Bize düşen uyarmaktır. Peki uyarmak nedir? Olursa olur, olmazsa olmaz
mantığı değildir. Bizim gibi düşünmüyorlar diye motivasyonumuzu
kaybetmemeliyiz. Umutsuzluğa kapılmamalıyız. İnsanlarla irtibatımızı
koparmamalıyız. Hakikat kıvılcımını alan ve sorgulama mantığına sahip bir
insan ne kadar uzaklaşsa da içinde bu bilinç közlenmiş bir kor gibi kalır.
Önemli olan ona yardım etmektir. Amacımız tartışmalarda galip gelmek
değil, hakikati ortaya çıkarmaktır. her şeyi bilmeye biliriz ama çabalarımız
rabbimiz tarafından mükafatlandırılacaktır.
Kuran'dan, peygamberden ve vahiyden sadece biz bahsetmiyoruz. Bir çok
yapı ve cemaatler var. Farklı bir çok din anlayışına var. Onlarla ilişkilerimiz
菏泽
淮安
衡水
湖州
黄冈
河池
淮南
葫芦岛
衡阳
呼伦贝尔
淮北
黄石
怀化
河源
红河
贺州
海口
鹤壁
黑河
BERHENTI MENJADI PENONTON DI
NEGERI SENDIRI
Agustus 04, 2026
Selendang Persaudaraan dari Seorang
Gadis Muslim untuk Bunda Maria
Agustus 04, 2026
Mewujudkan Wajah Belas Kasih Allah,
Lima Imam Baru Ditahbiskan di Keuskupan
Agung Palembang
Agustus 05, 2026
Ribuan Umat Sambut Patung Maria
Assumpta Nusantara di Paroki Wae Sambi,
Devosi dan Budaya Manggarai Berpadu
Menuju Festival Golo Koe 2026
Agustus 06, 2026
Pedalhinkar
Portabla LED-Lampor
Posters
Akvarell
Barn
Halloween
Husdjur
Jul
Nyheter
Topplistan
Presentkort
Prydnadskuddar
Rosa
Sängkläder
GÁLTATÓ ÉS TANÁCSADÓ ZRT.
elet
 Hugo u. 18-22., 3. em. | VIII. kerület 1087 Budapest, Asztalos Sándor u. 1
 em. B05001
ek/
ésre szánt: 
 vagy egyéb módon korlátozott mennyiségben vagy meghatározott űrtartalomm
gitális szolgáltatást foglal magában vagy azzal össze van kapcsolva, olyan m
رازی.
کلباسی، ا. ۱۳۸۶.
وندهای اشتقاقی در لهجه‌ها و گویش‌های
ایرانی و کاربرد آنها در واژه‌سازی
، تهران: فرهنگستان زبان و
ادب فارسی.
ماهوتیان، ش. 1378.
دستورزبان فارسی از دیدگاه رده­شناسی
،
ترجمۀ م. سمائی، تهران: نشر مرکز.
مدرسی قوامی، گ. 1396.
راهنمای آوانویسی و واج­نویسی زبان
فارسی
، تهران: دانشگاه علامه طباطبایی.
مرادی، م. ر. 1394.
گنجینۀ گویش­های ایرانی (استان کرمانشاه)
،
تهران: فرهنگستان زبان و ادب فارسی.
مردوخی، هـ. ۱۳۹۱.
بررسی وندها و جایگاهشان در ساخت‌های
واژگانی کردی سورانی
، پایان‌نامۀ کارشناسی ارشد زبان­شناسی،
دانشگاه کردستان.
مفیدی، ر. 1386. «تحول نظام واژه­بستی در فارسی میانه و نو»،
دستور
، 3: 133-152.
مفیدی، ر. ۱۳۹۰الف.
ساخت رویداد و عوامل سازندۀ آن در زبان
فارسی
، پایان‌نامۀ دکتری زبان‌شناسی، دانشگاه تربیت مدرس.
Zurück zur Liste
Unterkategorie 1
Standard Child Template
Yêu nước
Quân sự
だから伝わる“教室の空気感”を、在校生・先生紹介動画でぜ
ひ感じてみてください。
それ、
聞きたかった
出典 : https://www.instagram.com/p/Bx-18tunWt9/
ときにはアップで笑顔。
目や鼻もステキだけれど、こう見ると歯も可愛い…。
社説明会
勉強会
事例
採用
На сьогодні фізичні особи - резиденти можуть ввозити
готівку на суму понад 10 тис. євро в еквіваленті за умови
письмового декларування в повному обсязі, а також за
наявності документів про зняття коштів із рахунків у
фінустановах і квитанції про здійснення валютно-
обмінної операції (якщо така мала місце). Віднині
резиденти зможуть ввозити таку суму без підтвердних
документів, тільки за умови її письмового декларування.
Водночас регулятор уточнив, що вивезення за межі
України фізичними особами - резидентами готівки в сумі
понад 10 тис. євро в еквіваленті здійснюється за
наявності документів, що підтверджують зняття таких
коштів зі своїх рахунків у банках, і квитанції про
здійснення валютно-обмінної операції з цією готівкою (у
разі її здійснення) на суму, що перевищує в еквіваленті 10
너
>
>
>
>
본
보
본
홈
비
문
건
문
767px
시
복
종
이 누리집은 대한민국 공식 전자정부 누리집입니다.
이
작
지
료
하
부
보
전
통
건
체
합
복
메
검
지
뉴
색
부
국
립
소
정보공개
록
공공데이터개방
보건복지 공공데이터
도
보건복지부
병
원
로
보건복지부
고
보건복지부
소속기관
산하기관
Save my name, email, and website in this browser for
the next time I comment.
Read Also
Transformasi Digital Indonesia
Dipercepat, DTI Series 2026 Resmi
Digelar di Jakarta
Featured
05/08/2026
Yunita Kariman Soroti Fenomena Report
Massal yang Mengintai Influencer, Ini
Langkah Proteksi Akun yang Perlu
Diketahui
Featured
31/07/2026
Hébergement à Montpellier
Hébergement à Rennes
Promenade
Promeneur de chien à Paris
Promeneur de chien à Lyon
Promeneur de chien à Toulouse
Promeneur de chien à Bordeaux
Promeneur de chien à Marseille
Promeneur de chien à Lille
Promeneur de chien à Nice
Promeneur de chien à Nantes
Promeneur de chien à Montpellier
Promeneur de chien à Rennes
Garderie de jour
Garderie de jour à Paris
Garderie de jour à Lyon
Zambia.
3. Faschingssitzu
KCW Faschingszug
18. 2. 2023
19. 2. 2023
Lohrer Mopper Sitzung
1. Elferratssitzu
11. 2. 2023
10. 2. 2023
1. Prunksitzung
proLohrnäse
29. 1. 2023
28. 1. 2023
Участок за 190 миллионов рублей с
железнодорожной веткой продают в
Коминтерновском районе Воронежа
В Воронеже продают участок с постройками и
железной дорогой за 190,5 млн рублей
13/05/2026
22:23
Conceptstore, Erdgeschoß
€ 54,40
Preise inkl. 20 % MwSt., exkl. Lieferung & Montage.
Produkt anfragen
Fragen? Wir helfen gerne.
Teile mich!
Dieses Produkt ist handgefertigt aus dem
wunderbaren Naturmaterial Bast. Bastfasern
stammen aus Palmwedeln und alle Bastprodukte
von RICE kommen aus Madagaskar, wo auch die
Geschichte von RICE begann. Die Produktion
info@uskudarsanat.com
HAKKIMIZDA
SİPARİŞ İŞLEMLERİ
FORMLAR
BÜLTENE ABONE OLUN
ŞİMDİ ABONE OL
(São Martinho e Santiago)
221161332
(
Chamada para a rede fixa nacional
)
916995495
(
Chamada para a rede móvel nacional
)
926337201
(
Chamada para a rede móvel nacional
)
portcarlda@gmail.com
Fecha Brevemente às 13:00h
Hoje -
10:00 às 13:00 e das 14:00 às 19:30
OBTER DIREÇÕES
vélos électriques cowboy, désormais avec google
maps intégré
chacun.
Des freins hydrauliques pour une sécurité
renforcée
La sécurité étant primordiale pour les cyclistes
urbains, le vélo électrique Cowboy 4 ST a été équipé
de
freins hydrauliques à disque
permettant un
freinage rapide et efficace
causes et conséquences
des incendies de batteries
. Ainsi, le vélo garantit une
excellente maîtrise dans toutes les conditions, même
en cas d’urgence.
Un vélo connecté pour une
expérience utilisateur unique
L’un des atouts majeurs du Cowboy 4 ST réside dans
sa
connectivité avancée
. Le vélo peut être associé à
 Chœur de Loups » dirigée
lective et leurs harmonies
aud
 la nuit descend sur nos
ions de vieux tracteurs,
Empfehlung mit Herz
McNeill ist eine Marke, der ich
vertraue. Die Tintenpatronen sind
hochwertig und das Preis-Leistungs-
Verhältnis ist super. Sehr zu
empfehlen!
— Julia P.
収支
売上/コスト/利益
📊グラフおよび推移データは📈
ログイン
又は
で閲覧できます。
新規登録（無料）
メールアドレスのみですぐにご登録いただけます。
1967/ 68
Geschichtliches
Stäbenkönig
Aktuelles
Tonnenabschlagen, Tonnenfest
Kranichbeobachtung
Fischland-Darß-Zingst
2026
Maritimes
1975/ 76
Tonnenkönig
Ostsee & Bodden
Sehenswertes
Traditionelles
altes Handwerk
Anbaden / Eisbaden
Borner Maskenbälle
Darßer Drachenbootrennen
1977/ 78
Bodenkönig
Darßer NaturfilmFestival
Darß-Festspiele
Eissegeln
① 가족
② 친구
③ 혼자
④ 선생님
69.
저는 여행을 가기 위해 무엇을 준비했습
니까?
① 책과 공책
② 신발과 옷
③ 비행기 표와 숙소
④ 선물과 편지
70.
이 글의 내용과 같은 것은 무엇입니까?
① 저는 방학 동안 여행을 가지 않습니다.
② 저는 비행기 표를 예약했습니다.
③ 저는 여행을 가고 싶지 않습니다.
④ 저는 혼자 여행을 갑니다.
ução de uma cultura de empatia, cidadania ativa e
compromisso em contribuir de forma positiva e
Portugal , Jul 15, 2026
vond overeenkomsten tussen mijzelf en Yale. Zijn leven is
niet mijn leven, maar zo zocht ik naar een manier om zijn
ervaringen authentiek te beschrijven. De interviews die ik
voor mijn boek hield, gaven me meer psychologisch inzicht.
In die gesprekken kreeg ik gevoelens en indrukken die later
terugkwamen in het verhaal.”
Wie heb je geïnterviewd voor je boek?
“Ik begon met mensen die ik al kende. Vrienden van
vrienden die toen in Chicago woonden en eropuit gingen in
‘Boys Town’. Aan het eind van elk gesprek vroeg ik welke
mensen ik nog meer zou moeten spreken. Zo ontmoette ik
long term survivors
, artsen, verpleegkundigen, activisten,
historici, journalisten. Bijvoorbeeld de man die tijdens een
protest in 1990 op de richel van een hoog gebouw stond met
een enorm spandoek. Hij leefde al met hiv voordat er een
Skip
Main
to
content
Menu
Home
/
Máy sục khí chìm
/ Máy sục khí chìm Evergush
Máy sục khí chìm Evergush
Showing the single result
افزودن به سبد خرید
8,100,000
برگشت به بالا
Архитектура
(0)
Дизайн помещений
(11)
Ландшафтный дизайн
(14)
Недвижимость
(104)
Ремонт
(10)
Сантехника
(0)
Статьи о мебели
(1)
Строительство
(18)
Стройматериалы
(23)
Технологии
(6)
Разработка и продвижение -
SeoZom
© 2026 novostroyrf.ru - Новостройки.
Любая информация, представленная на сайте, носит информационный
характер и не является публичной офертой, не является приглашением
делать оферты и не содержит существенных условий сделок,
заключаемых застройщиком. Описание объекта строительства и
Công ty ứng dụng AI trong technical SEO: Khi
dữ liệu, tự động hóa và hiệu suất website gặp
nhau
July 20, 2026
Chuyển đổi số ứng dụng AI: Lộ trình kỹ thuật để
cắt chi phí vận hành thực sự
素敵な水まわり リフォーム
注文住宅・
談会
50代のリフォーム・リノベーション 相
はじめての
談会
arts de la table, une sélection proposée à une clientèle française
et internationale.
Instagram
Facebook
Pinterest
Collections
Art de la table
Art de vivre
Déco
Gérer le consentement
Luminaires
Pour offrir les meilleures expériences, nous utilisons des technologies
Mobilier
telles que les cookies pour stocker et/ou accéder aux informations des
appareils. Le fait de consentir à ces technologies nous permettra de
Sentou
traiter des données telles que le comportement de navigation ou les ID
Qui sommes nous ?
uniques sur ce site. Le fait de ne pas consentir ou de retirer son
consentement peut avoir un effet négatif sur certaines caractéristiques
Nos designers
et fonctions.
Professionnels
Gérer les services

####

■ Problem description
Every line holding the word "письмового" should be copied out of the material.

■ Response
письмового декларування в повному обсязі, а також за
документів, тільки за умови її письмового декларування.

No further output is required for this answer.